Tap Room opening times:
Thursday: 5.30pm to 9.30pm
Friday: 5.30pm to 9.30pm
Saturday: 5.30pm to 9.30pm
(Last orders 9.00pm.)
The Tap Room across the High Street from the brewhouse will give members of the public the chance to try the Gilbert White range of beers. It will also stock other local beers and produce. The Tap Room will initially be open for limited hours, serving snacks to accompany beer, wine and cocktails.
Pop-in for a pint and say hello to the team!
The Queens, or Compasses Inn as Gilbert White would have known it in the 18th Century, nestled in the heart of the village opposite Gilbert White’s House, has always played an important part in village life. In the 1830s it was part of the Selborne Riots, and in Gilbert White’s lifetime it was owned and run by White’s friend and neighbour Timothy Turner. Just like White, Turner brewed beer at home using hops and other ingredients from the local area.
‘Aug 26th, 1788
Mr Hale & Tim Turner begin to pick hops in the Foredown. Hale picked 350 bushels: his hops are large & fine.’
‘Aug 19th, 1789
Timothy Turner’s brew-house on fire: but much help coming in & pulling off the thatch, the fire was extinguished, without any farther damage than the loss of the roofing. The flames burst thro’ the thatch in many places.’
Brewing for the community today
With the hard work of both Gilbert White's House & Gardens and Derek Warwick Developments, the ground floor of the old Queen’s pub which closed in 2016 and lay empty for six years has been redeveloped into the Tap Room.
Chairman of Trustees, Khalid Aziz said ‘We have partnered with the Queen’s developer to help breathe new life into the Queens building. We want to celebrate its heritage in a way that is beneficial and sustainable for the village and to continue the local brewing tradition.'
The idea for the Tap Room was sparked by the re-opening of Gilbert White's onsite brewery, as it provided the perfect venue to allow members of the public to enjoy the craft beer brewed over the road.
Gilbert White’s Brewhouse - built by Gilbert in 1765 and in which he experimented with different brews right up until 13 days before his death in 1793 - was officially re-opened as a brewery in 2021 and has been brewing beer since early 2020, producing over 15 different beers for sale at the museum. The various brews have been well received at beer festivals, including the Alton beer festival and the ZigZag festival.
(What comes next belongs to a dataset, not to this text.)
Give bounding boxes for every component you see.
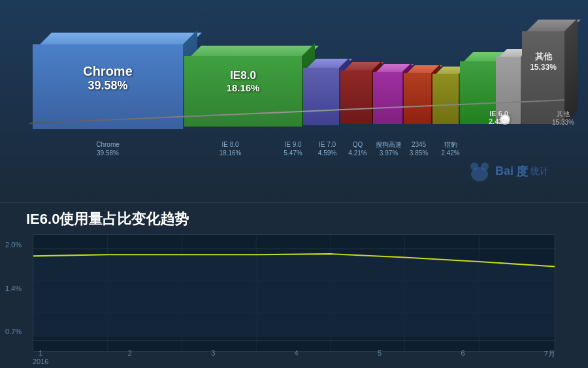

The bar was named the Jubilee Tap Room back in June to honour the Queen’s Platinum Jubilee. The royal name reflects the venue’s recent history having previously been called the Queen’s. The Brewery is preparing a special recipe for their 100th brew due this summer and it will be available on tap from the Jubilee Tap.
Achieving the museum's mission
The museum has a mission to tell the story of Gilbert White's life and work. Brewing was a part of White's life and something in which he took pleasure in. By opening the Tap Room visitors can now fully experience one of White's past times and step back into history by tasting brews made with his recipes.
White is most famous for being a pioneering naturalist and it's his message about the wonders of our natural world that the museum carries forwards today by encouraging environmentally sustainable practices. The Brewery and Tap Room contribute towards this in a number of ways, such as being an ambassador for reduced climate miles by sourcing the ingredients for the beer locally (including growing hops in the gardens), and brewing the beer a distance of less than 50 metres from where it is sold in the Jubilee Tap!
The brewery and Tap Room also contribute to the museum's community role. The brewery is currently run by volunteers from the Selborne area and they help to support the running of the Tap Room making it a welcoming space for all.